Признаки для учителя:
    x1; x2; индикатор, что x1 >0 и x2>0 
    Последний признак коррелирует с Y, но не покрывает его
    
Признаки для ученика:
    x1; x2; индикатор, что x1 >0 и x2>0 
    Последний признак отличается от Y из-за шума
        
    
"""
# полные данные
x_big = np.random.randn(total_size, 2)
y_big = (np.sign(x_big[:,0]*x_big[:,1]+np.random.randn(total_size)*eps)+1)//2
x_big = np.vstack([x_big[:,0], x_big[:,1],  (np.sign(x_big[:,0])+np.sign(x_big[:,1]) >0.1)*1.0, 
                   x_big[:,0]*x_big[:,1]]).T

# обучение учителя. NB: не пересекается с выборкой для обучения ученика, так проще подобрать параметры
x_ttrain = t.tensor(x_big[:teacher_train_size], dtype=t.float32)
y_ttrain = t.tensor(y_big[:teacher_train_size], dtype=t.long)


# обучение ученика
x_train = t.tensor(x_big[teacher_train_size:teacher_train_size+student_train_size], dtype=t.float32)
y_train = t.tensor(y_big[teacher_train_size:teacher_train_size+student_train_size], dtype=t.long)

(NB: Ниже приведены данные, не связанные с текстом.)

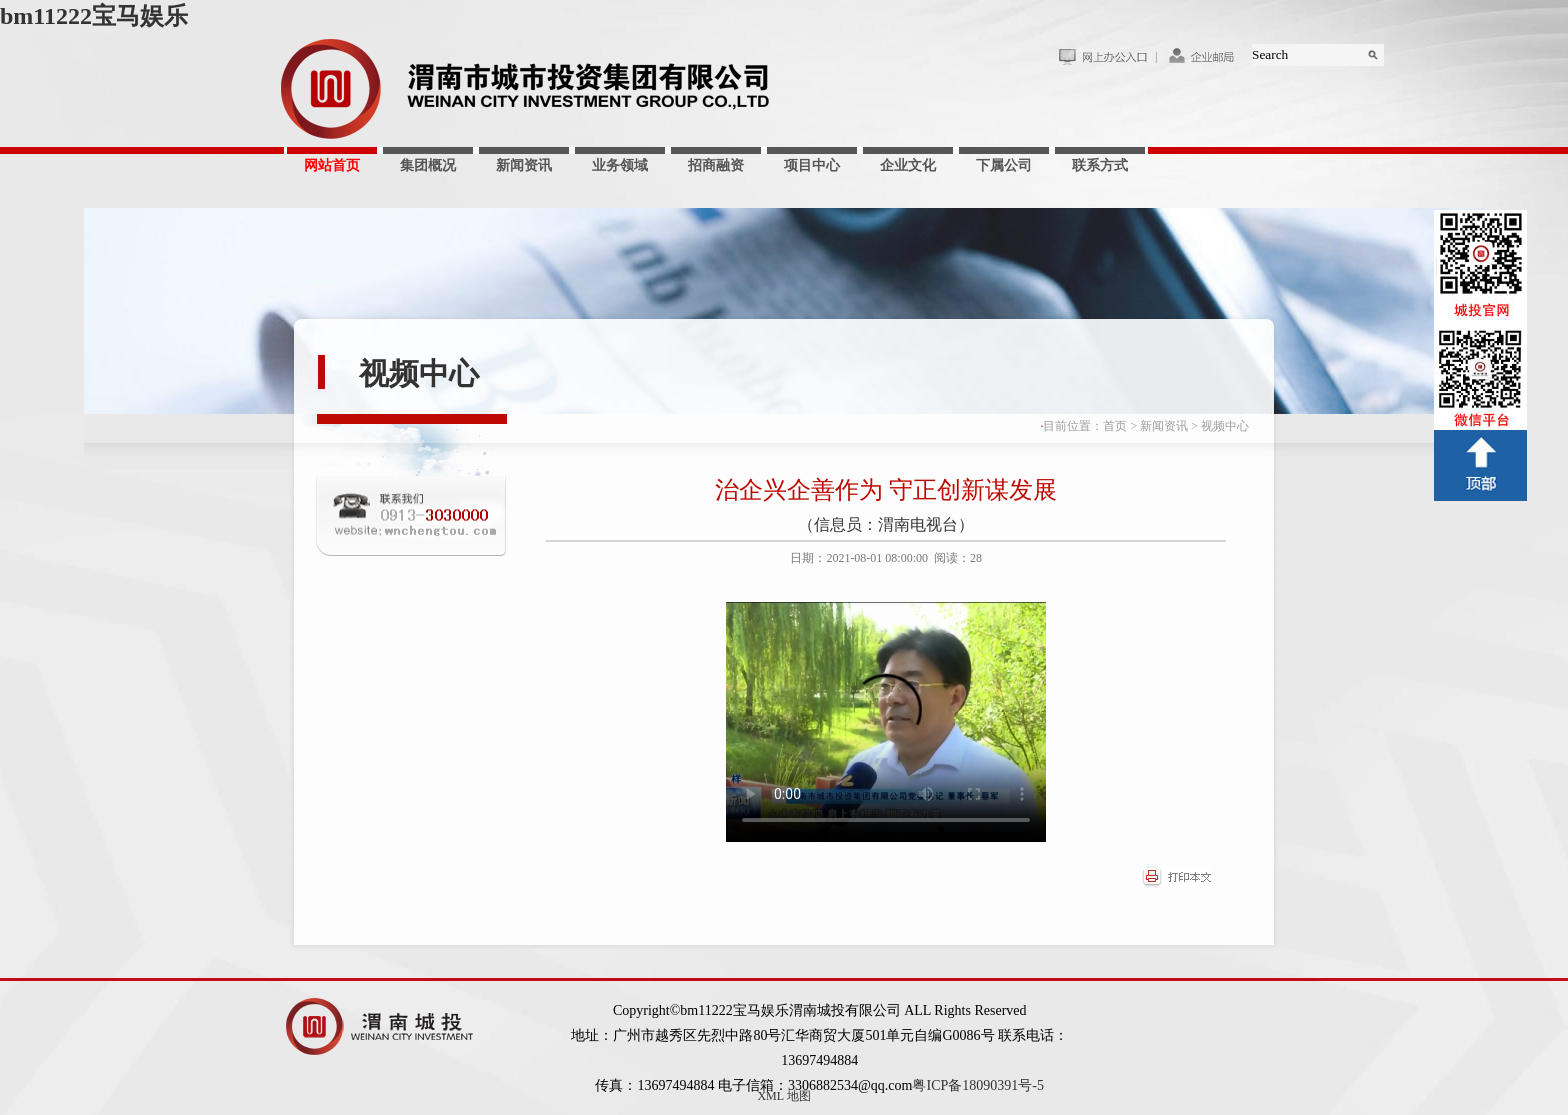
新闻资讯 (524, 165)
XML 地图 (783, 1096)
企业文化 (908, 165)
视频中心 (419, 373)
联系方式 (1100, 165)
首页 (1115, 426)
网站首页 (332, 165)
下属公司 (1004, 165)
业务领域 (620, 165)
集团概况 (428, 165)
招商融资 (716, 165)
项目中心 (812, 165)
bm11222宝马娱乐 (94, 16)
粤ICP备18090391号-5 (977, 1085)
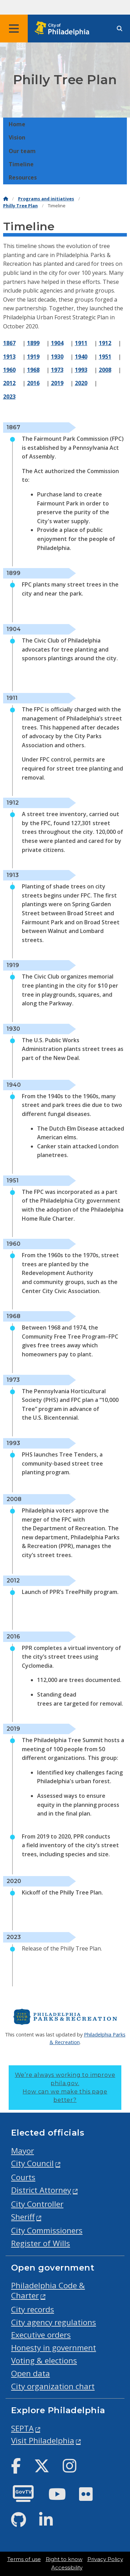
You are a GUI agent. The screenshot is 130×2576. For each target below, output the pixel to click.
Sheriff (23, 2216)
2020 (81, 383)
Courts (23, 2177)
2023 (9, 396)
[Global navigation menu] (14, 28)
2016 (33, 383)
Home (17, 124)
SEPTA (22, 2428)
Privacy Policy (105, 2559)
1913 (9, 356)
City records (32, 2309)
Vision (17, 137)
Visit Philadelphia (42, 2440)
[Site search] (119, 28)
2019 (57, 383)
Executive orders (41, 2334)
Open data (30, 2373)
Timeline (21, 164)
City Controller (37, 2204)
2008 (105, 370)
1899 (33, 343)
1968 (33, 370)
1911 (81, 343)
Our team (22, 151)
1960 (9, 370)
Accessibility (67, 2568)
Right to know (64, 2559)
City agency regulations (53, 2322)
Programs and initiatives (46, 199)
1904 (57, 343)
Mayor (22, 2150)
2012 (9, 383)
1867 (9, 343)
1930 (57, 356)
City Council (32, 2163)
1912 (105, 343)
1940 (81, 356)
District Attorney (41, 2190)
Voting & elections (44, 2360)
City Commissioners (47, 2230)
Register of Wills (40, 2243)
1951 (105, 356)
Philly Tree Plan (20, 206)
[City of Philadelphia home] (64, 28)
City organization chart (53, 2386)
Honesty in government (53, 2347)
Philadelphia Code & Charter (48, 2290)
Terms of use (24, 2559)
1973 (57, 370)
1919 (33, 356)
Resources (23, 177)
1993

# валидация, в этом ноутбуке не используется
x_val = t.tensor(x_big[teacher_train_size+student_train_size:teacher_train_size+student_train_size+student_validation_size], 
                 dtype=t.float32)
y_val = t.tensor(y_big[teacher_train_size+student_train_size:teacher_train_size+student_train_size+student_validation_size], dtype=t.long)


x_test = t.tensor(x_big[-test_size:], dtype=t.float32)
y_test = t.tensor(y_big[-test_size:], dtype=t.long)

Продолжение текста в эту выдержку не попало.